A Hybrid Analysis And Detection Of Android Malware Using Machine Learning And Blockchain Technology
Loading...
Date
Authors
Journal Title
Journal ISSN
Volume Title
Publisher
ASTU
Abstract
Through an increasing number of mobile devices running the Android mobile operating system, their extensive usage, and various application possibilities, those devices have become valuable targets for malicious applications. The goal of this study is to design a hybrid analysis framework for android Malware Detection through integrating Machine learning and Blockchain technology. With static and dynamic analyses, researchers gain valuable insights into the technique of malware, where machine learning is often used to detect new android maliciously. Android malware is continuously developing, so training a machine learning model using out-of-date malware could negatively affect the performance of the predictive identification of more recent malware. Several existing solutions used outdated malware collections. In this study, recent malicious and benign Android apps from suitable repositories were collected. Component and interactive hybrid analyses were implemented to extract dynamic and static data from Android apps. Both methods attempt to increase the code coverage of the dynamic analysis, which was executed on real devices. The analysis result of the hybrid analysis is stored permanently in Elasticsearch in JSON format.
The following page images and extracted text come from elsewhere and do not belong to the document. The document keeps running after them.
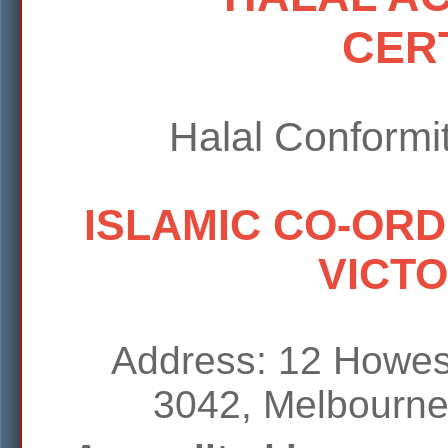
CER
Halal Conform
ISLAMIC CO-ORD
VICTO
Address: 12 Howes 
3042, Melbourne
Random forest and Extra trees classifier used to perform binary classification on malicious and benign Android apps using a total of 49554 and 46625 features of the component and interactive, respectively. A Virustotal service is applied to reduce the training noise. The classification result, Android malicious codes sent to the blockchain for automatically generating new blocks. K-fold cross-validation was used to evaluate test error, measured using well-known metrics: Precision, Recall, and F1score. Finally, the prediction of unknown application results in an accuracy of approximately 93%. From this result, it is possible to conclude that the hybrid analysis is preferred since it has a better performance and is less error-prone compared to the individual analysis approach.